BEGIN THE DATA
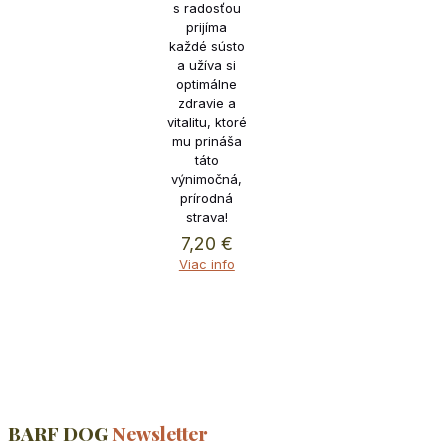
s radosťou
prijíma
každé sústo
a užíva si
optimálne
zdravie a
vitalitu, ktoré
mu prináša
táto
výnimočná,
prírodná
strava!
7,20
€
Viac info
BARF DOG
Newsletter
END THE DATA
The reply should hold every entry above, given again exactly, but not a single picture.

s radosťou
prijíma
každé sústo
a užíva si
optimálne
zdravie a
vitalitu, ktoré
mu prináša
táto
výnimočná,
prírodná
strava!
7,20
€
Viac info
BARF DOG
Newsletter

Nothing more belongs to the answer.